Additional RM15 Billion For RMK12 Could Have Implications on Malaysia’s Debt

The Institute of Democracy and Economic Affairs said it welcomes the extensive mid-term review which shows that, overall, the current administration continues the plan’s focus on the key issues of poverty eradication, narrowing the inequality gap, attracting FDIs, and transparency in fiscal spending, nevertheless, its CEO Dr Tricia Yeoh said the additional RM15 billion could add to the country’s debt burden.

She also highlighted that based on the review, “As a country aspiring to be a high-income country in the next 5 years, we are off the mark. To date, median monthly wages are recorded to be at RM2250, while the target set is RM2900 per month by 2025. The share of wages today is only 32% of GDP, still below the mark of 40% Hence, there is an urgent need for policies and incentives used in the RMK-12 to be revisited and improved upon, to overcome the challenges arising from meeting the given targets by 2025.”

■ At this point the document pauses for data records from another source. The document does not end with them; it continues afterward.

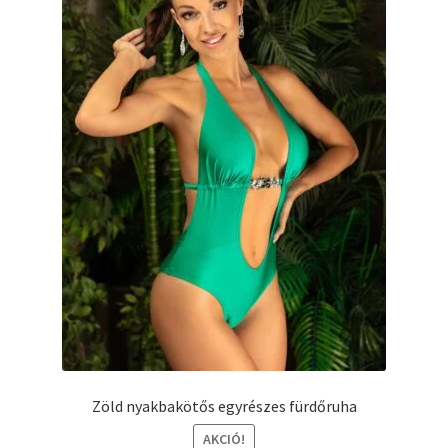
termékoldalon
választhatók
ki
Zöld nyakbakötős egyrészes fürdőruha
AKCIÓ!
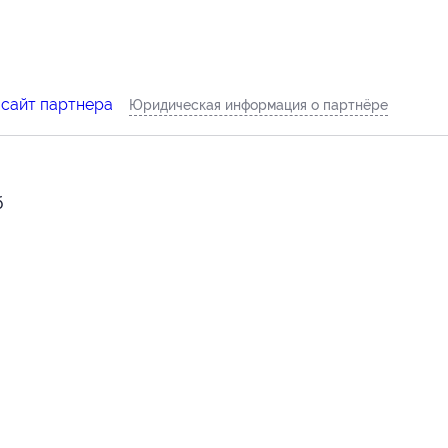
 сайт партнера
Юридическая информация о партнёре
б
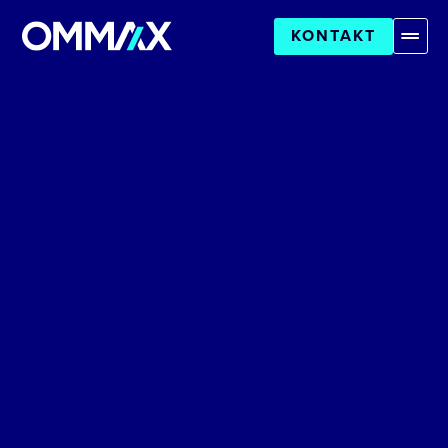
KONTAKT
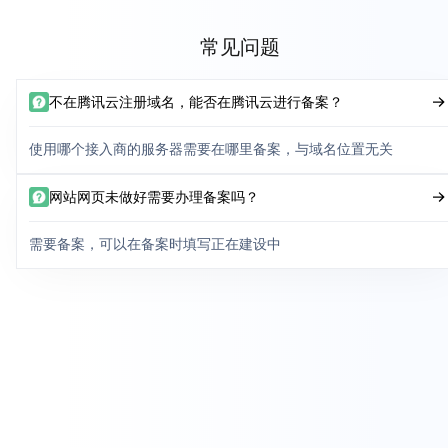
常见问题
不在腾讯云注册域名，能否在腾讯云进行备案？
使用哪个接入商的服务器需要在哪里备案，与域名位置无关
网站网页未做好需要办理备案吗？
需要备案，可以在备案时填写正在建设中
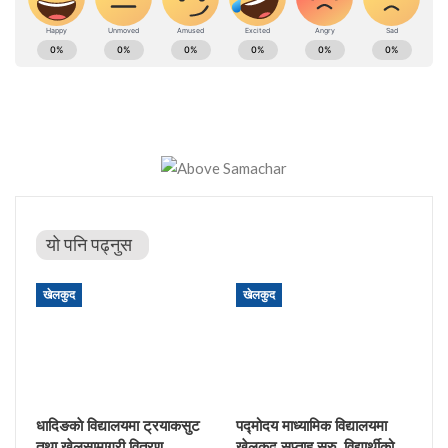
यो पनि पढ्नुस
खेलकुद
खेलकुद
धादिङकाे विद्यालयमा ट्रयाकसुट
पद्मोदय माध्यामिक विद्यालयमा
तथा खेलसामाग्री वितरण
खेलकुद सप्ताह सुरु, विद्यार्थीको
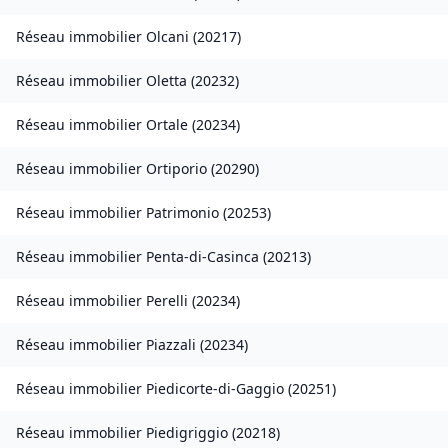
Réseau immobilier
Olcani
(
20217
)
Réseau immobilier
Oletta
(
20232
)
Réseau immobilier
Ortale
(
20234
)
Réseau immobilier
Ortiporio
(
20290
)
Réseau immobilier
Patrimonio
(
20253
)
Réseau immobilier
Penta-di-Casinca
(
20213
)
Réseau immobilier
Perelli
(
20234
)
Réseau immobilier
Piazzali
(
20234
)
Réseau immobilier
Piedicorte-di-Gaggio
(
20251
)
Réseau immobilier
Piedigriggio
(
20218
)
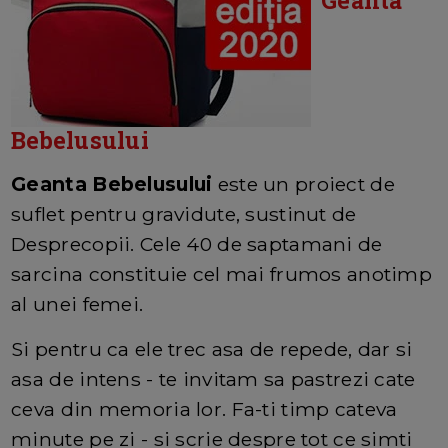
Bebelusului
Geanta Bebelusului
este un proiect de
suflet pentru gravidute, sustinut de
Desprecopii. Cele 40 de saptamani de
sarcina constituie cel mai frumos anotimp
al unei femei.
Si pentru ca ele trec asa de repede, dar si
asa de intens - te invitam sa pastrezi cate
ceva din memoria lor. Fa-ti timp cateva
minute pe zi - si scrie despre tot ce simti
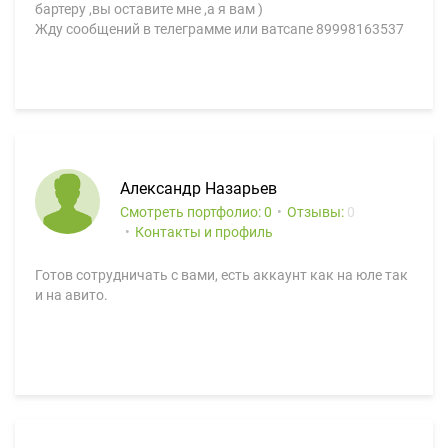
бартеру ,вы оставите мне ,а я вам )
Жду сообщений в телеграмме или ватсапе 89998163537
Александр Назарьев
Смотреть портфолио: 0
Отзывы:
0
Контакты и профиль
Готов сотрудничать с вами, есть аккаунт как на юле так
и на авито.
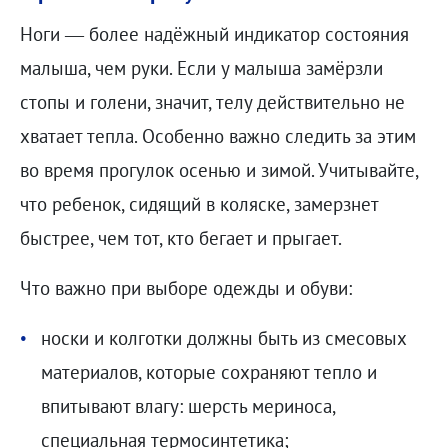
Ноги — более надёжный индикатор состояния
малыша, чем руки. Если у малыша замёрзли
стопы и голени, значит, телу действительно не
хватает тепла. Особенно важно следить за этим
во время прогулок осенью и зимой. Учитывайте,
что ребенок, сидящий в коляске, замерзнет
быстрее, чем тот, кто бегает и прыгает.
Что важно при выборе одежды и обуви:
носки и колготки должны быть из смесовых
материалов, которые сохраняют тепло и
впитывают влагу: шерсть мериноса,
специальная термосинтетика;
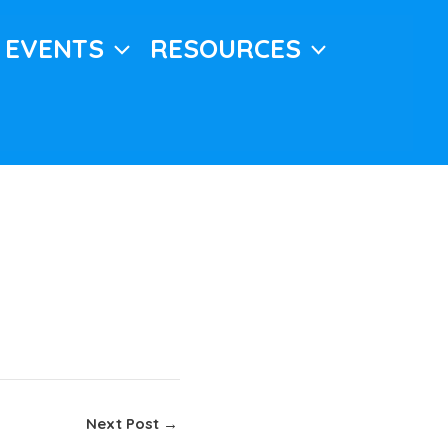
EVENTS
RESOURCES
Next Post
→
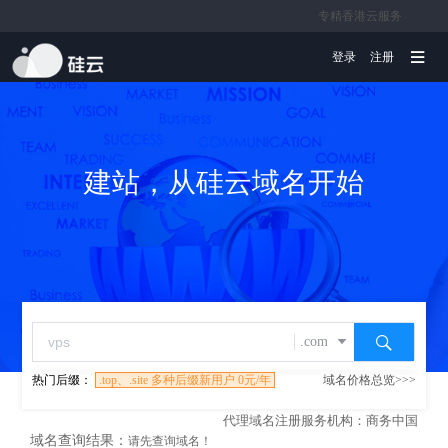
专精香港云服务
文档
登录
注册
建站，从硅云域名开始
.com
热门后缀：
.top、.site 多种后缀新用户 0元/年
域名价格总览>>>
全选
全不选
常用
代理域名注册服务机构：商务中国
49元
19元
0元
域名查询结果：
请先查询域名！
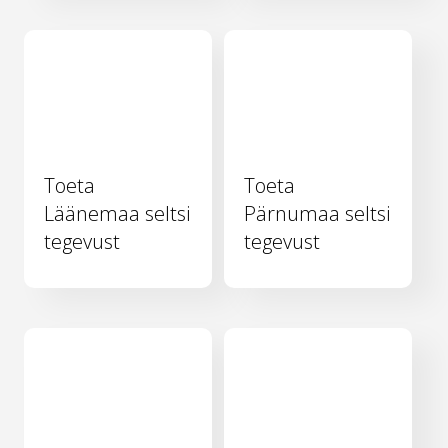
Toeta
Toeta
Läänemaa seltsi
Pärnumaa seltsi
tegevust
tegevust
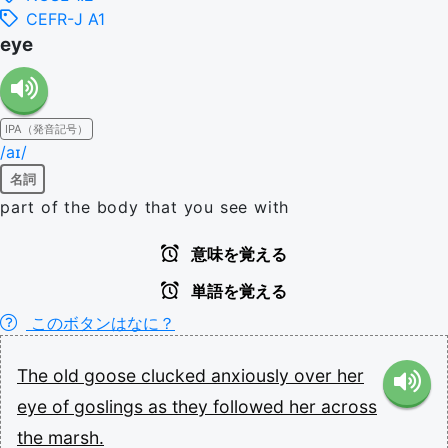
CEFR-J A1
eye
IPA（発音記号）
/aɪ/
名詞
part of the body that you see with
意味を覚える
単語を覚える
このボタンはなに？
The
old
goose
clucked
anxiously
over
her
eye
of
goslings
as
they
followed
her
across
the
marsh.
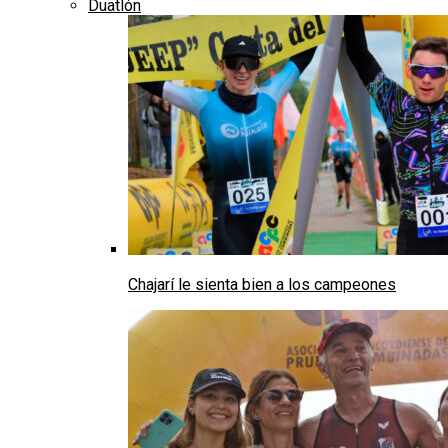
Duatlón
Chajarí le sienta bien a los campeones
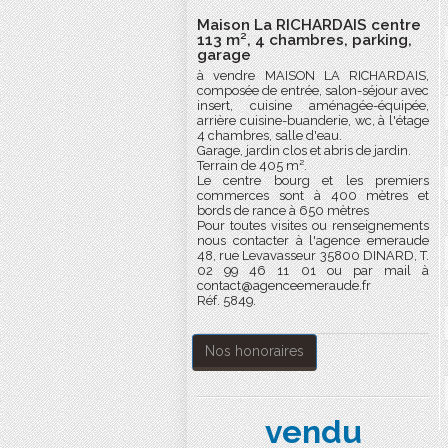
Maison La RICHARDAIS centre
113 m², 4 chambres, parking,
garage
à vendre MAISON LA RICHARDAIS,
composée de entrée, salon-séjour avec
insert, cuisine aménagée-équipée,
arrière cuisine-buanderie, wc, à l'étage
4 chambres, salle d'eau.
Garage, jardin clos et abris de jardin.
Terrain de 405 m².
Le centre bourg et les premiers
commerces sont à 400 mètres et
bords de rance à 650 mètres
Pour toutes visites ou renseignements
nous contacter à l'agence emeraude
48, rue Levavasseur 35800 DINARD, T.
02 99 46 11 01 ou par mail à
contact@agenceemeraude.fr
Réf. 5849.
Nos honoraires
vendu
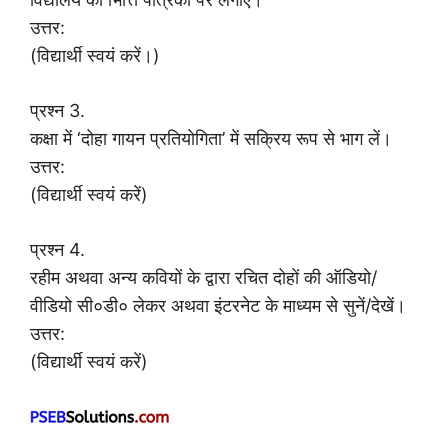
उत्तर:
(विद्यार्थी स्वयं करें।)
प्रश्न 3.
कक्षा में ‘दोहा गायन प्रतियोगिता’ में सक्रिय रूप से भाग लें।
उत्तर:
(विद्यार्थी स्वयं करें)
प्रश्न 4.
रहीम अथवा अन्य कवियों के द्वारा रचित दोहों की ऑडियो/
वीडियो सी०डी० लेकर अथवा इंटरनेट के माध्यम से सुनें/देखें।
उत्तर:
(विद्यार्थी स्वयं करें)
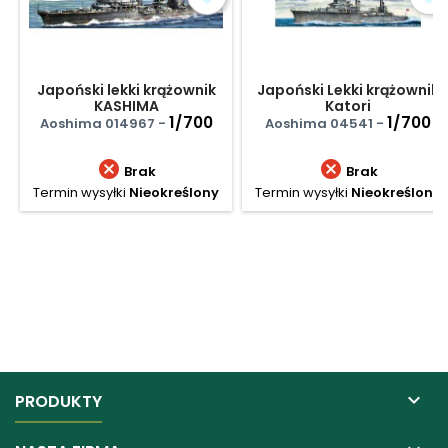
Japoński lekki krążownik
Japoński Lekki krążownik
KASHIMA
Katori
1/700
1/700
Aoshima 014967 -
Aoshima 04541 -


Brak
Brak
Termin wysyłki
Nieokreślony
Termin wysyłki
Nieokreślony

PRODUKTY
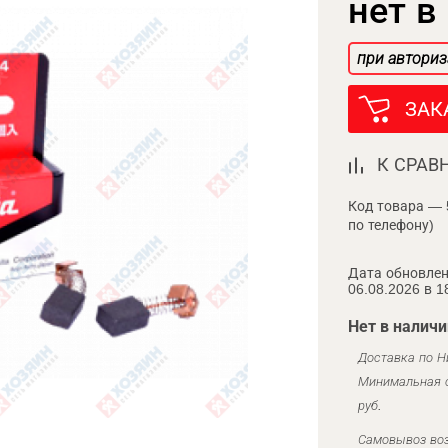
нет в
при авториз
ЗАК
К СРАВ
Код товара — 
по телефону)
Дата обновлен
06.08.2026 в 1
Нет в наличи
Доставка по Н
Минимальная с
руб.
Самовывоз воз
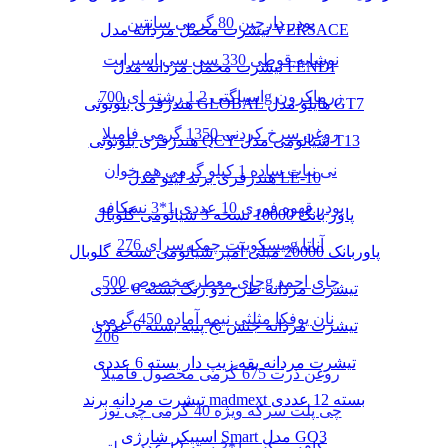
پودر دارچین 80 گرمی سانتین
تیشرت مخمل مردانه مدل VERSACE
نوشابه قوطی 330 سی سی اسپرایت
تیشرت مخمل مردانه مدل FENDI
اسپاگتی 1.2 رشته ای 700g زرماکرون
هندزفری بلوتوثی GLOBAL هایلو مدل GT7
روغن سرخ کردنی 1350 گرمی فامیلا
هندزفری بلوتوثی QCY شیائومی مدل T13
نی نبات ساده 1 کیلو گرمی هم خوان
هندزفری برند لیتو مدل LE-10
پودر قهوه فوری 10 عددی 1*3 نسکافه
پاور بانک 10000 نسخه 3 شیائومی گلوبال
بیسکوییت چمک سرای 276g آناتا
پاوربانک 20000 میلی آمپر شیائومی نسخه گلوبال
چای معطر مخصوص 500g چای احمد
تیشرت مردانه طرح دو رنگ بسته 6 عددی
نان یوفکا مثلثی نیمه آماده 450 گرمی
تیشرت مردانه جنس نخ پنبه بسته 6 عددی
206
تیشرت مردانه یقه زیپ دار بسته 6 عددی
روغن ذرت 675 گرمی محصول فامیلا
تیشرت مردانه برند madmext بسته 12 عددی
چی پلت سرکه ویژه 40 گرمی چی توز
اسپیکر شارژی Smart مدل GO3
کافه میکس 1*3بسته 12 عدد مولتی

The additional RM15 billion to the development expenditure will be translated to at least RM90 billion planned expenditure annually. While the increase is positive, historically the government has not had the capacity to fully utilise the allocated expenditure. Budget documents suggest that the government only managed to spend around 91% of the estimated development expenditure from 2011-2021, except in 2018 where the government spent more than the estimates.

The increase would have some implications on Malaysia’s debt burden. While the Minister of Economic Affairs states that Malaysia would still maintain a fiscal deficit target of 3.5% by 2025 despite the increase, such a statement should be backed by mid-term expenditure and revenue forecasts. Malaysia’s development expenditures have been almost fully financed by loans, as more than 97% of the revenue goes to operating expenditure. To achieve RMK-12’s fiscal targets, there is an even greater need to expedite the move towards targeted subsidies as expected in Budget 2024 to generate the required savings. 

IDEAS has called on the government to focus on providing sound forecasting and estimations in the upcoming budget to support its RMK-12 targets. This is where the promised Fiscal Responsibility Act (FRA) can establish a legal requirement for more detailed reporting, and for fiscal policy to be backed by data-driven rather than populist justifications.